Había algo de Torre de Babel en aquel ambiente de luz rotunda, cargado de ruido, de cruce de conversaciones; también había un secreto.
En un momento determinado del encuentro, García Márquez salió a la conversación; un tema lógico si tenemos en cuenta que una de las razones que unía al grupo era la pasión por la literatura. Imma dijo: "Mi favorita es 'El amor en los tiempos del cólera', he releído varias veces 'Cien años de soledad' pero no he conseguido que me guste tanto". "A mí me pasa lo mismo", dije yo, "aunque 'Cien años de soledad' sólo la he leído una vez".
"Qué mentirosa".
Hubo un tiempo, no hace tanto, en que me prometí a mí misma que no leería nunca "Cien años de soledad", quizás porque las novelas y las películas que amamos no son más que una prolongación de aquellos que nos las descubren, que nos hablan de ellas. La vida de las palabras sobre la página depende exclusivamente del lector que las recomienda y quiere compartirlas, y, al menos para mí, cada historia va indisolublemente unida no tanto a su autor como a quien me conduce hasta ella, despertándome la curiosidad.

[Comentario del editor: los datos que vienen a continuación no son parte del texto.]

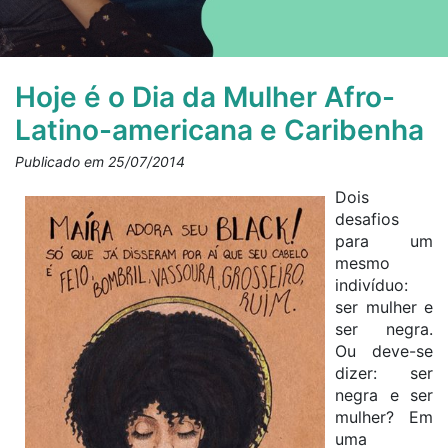
Hoje é o Dia da Mulher Afro-
Latino-americana e Caribenha
Publicado em 25/07/2014
Dois
desafios
para um
mesmo
indivíduo:
ser mulher e
ser negra.
Ou deve-se
dizer: ser
negra e ser
mulher? Em
uma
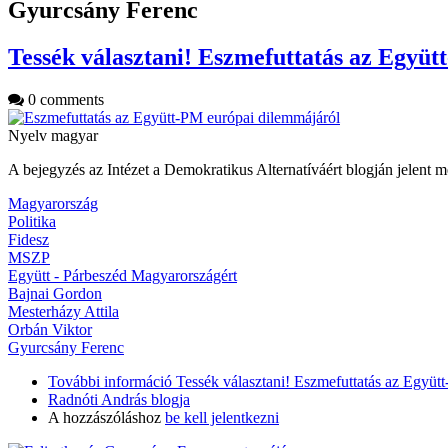
Gyurcsány Ferenc
Tessék választani! Eszmefuttatás az Együ
0 comments
Nyelv
magyar
A bejegyzés az Intézet a Demokratikus Alternatíváért blogján jelent 
Magyarország
Politika
Fidesz
MSZP
Együtt - Párbeszéd Magyarországért
Bajnai Gordon
Mesterházy Attila
Orbán Viktor
Gyurcsány Ferenc
További információ
Tessék választani! Eszmefuttatás az Együt
Radnóti András blogja
A hozzászóláshoz
be kell jelentkezni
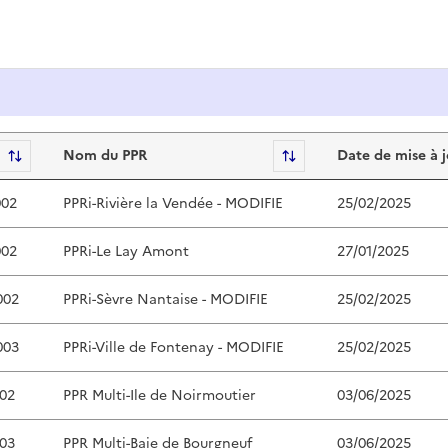
 Naturels
Sort
Nom du PPR
Sort
Date de mise à 
02
PPRi-Rivière la Vendée - MODIFIE
25/02/2025
02
PPRi-Le Lay Amont
27/01/2025
002
PPRi-Sèvre Nantaise - MODIFIE
25/02/2025
003
PPRi-Ville de Fontenay - MODIFIE
25/02/2025
02
PPR Multi-Ile de Noirmoutier
03/06/2025
03
PPR Multi-Baie de Bourgneuf
03/06/2025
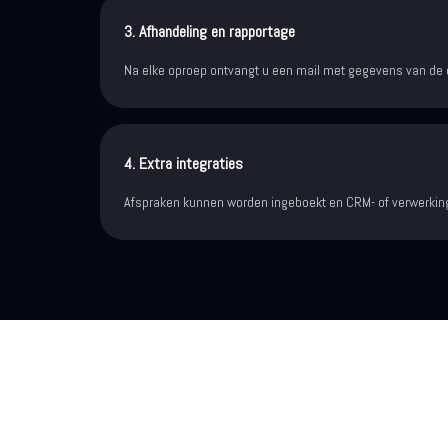
3. Afhandeling en rapportage
Na elke oproep ontvangt u een mail met gegevens van de
4. Extra integraties
Afspraken kunnen worden ingeboekt en CRM- of verwerkin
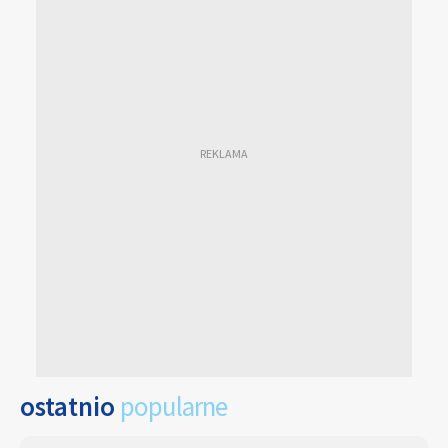
ostatnio
popularne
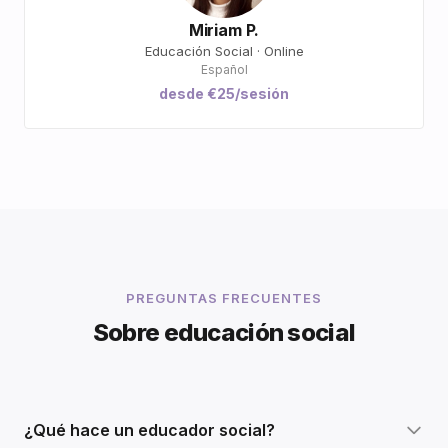
Miriam P.
Educación Social · Online
Español
desde €25/sesión
PREGUNTAS FRECUENTES
Sobre educación social
¿Qué hace un educador social?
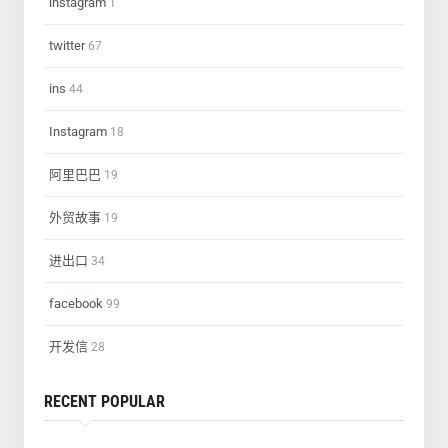
instagram
1
twitter
67
ins
44
Instagram
18
阿里巴巴
19
外贸故事
19
进出口
34
facebook
99
开发信
28
RECENT POPULAR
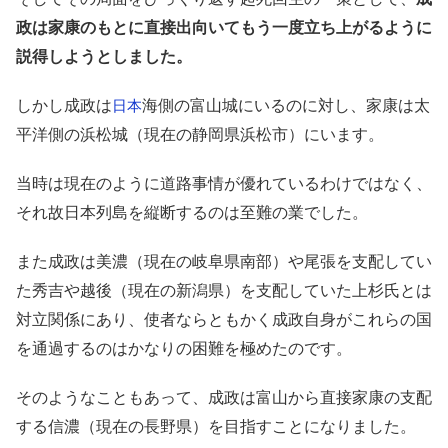
政は家康のもとに直接出向いてもう一度立ち上がるように
説得しようとしました。
しかし成政は
海側の富山城にいるのに対し、家康は太
日本
平洋側の浜松城（現在の静岡県浜松市）にいます。
当時は現在のように道路事情が優れているわけではなく、
それ故日本列島を縦断するのは至難の業でした。
また成政は美濃（現在の岐阜県南部）や尾張を支配してい
た秀吉や越後（現在の新潟県）を支配していた上杉氏とは
対立関係にあり、使者ならともかく成政自身がこれらの国
を通過するのはかなりの困難を極めたのです。
そのようなこともあって、成政は富山から直接家康の支配
する信濃（現在の長野県）を目指すことになりました。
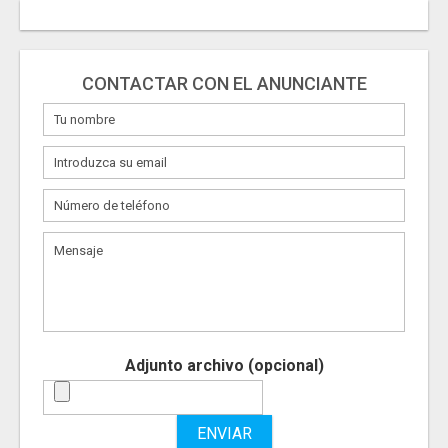
CONTACTAR CON EL ANUNCIANTE
Adjunto archivo (opcional)
ENVIAR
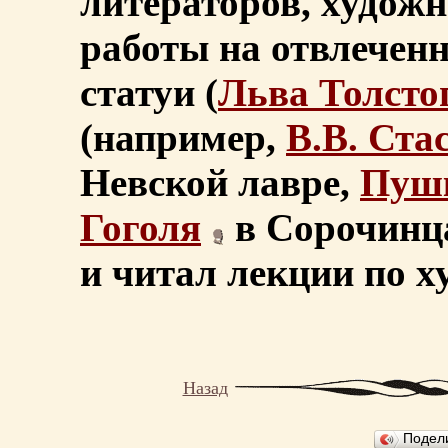
литераторов, художн
работы на отвлеченн
статуи (
Льва Толсто
(например,
В.В. Ста
Невской лавре,
Пуш
Гоголя
в Сорочинца
и читал лекции по 
Назад
Подел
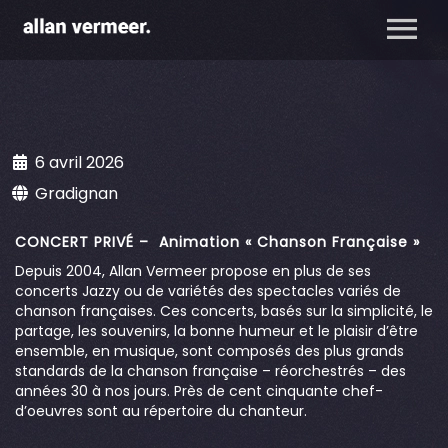
6 avril 2026
Gradignan
CONCERT PRIVÉ – Animation « Chanson Française »
Depuis 2004, Allan Vermeer propose en plus de ses
concerts Jazzy ou de variétés des spectacles variés de
chanson françaises. Ces concerts, basés sur la simplicité, le
partage, les souvenirs, la bonne humeur et le plaisir d’être
ensemble, en musique, sont composés des plus grands
standards de la chanson française – réorchestrés – des
années 30 à nos jours. Près de cent cinquante chef-
d’oeuvres sont au répertoire du chanteur.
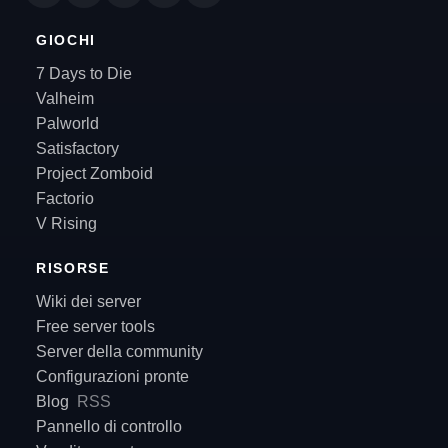
GIOCHI
7 Days to Die
Valheim
Palworld
Satisfactory
Project Zomboid
Factorio
V Rising
RISORSE
Wiki dei server
Free server tools
Server della community
Configurazioni pronte
Blog
RSS
Pannello di controllo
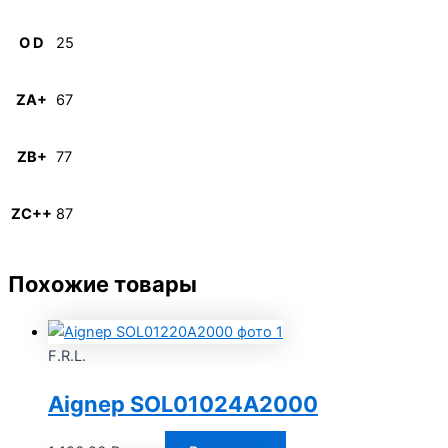
O D
25
ZA+
67
ZB+
77
ZC++
87
Похожие товары
F.R.L.
Aignep SOL01024A2000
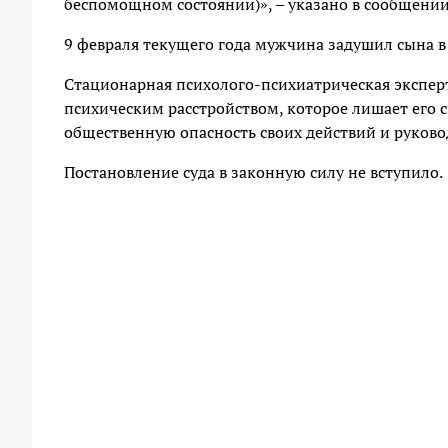
беспомощном состоянии)», – указано в сообщени
9 февраля текущего года мужчина задушил сына в
Стационарная психолого-психиатрическая экспе
психическим расстройством, которое лишает его 
общественную опасность своих действий и руково
Постановление суда в законную силу не вступило.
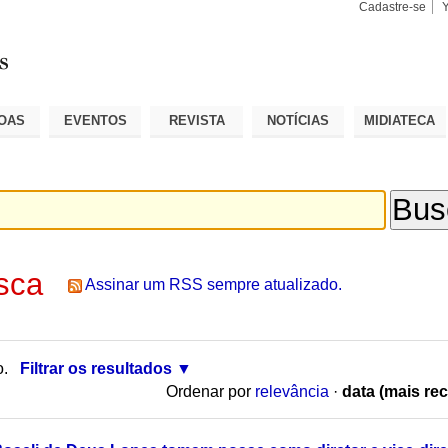
Cadastre-se
Busca
Busca
Avançad
OAS
EVENTOS
REVISTA
NOTÍCIAS
MIDIATECA
sca
Assinar um RSS sempre atualizado.
o.
Filtrar os resultados
Ordenar por
relevância
·
data (mais rec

Yo escondía un dolor, una herida propia que ahogaba toda intención de lectura. La novela maestra de García Márquez iba a quedarse hace año y medio en una de las estanterías repletas del despacho de mi padre en Valencia. Aún sin abrirla, me recordaba demasiadas cosas tristes. Decidí que no volviera conmigo a Madrid, pero mi padre, que seguramente no se acuerda, cambió eso.
La víspera de mi marcha paseamos juntos por la Gran Vía Fernando el Católico y se interesó por mí. Estábamos en enero, hacía frío, él se apoyaba sin necesidad en su bastón y yo le conté mi desengaño con una confianza poco corriente entre padre e hija. Le hablé de García Márquez y de mi decepción.
Él fue muy claro: "a pesar de todo esa novela hay que leerla".
Así que le obedecí.
- Qué mentirosa.
- No, qué va, al final la leí...
Ayer pasamos el día hablando de García Márquez. Fuimos a comer y al cine. Nos sentamos en una terraza y charlamos hasta que el frío pudo con nosotros.
Hace año y medio me prometí que no nos volveríamos a ver.
Cuando nos despedimos, antes de llamar a Silvi y sumergirme en el curso imparable de la realidad, como las sirenas, me pregunté qué diferencia a los que se van de los que se quedan; me sorprendí identificando cada esfuerzo y cada cambio en esta línea de la trama.
García Márquez -sacrilegio- me da igual.
Lo que hemos puesto de nuestra parte. Eso es lo que merece la pena.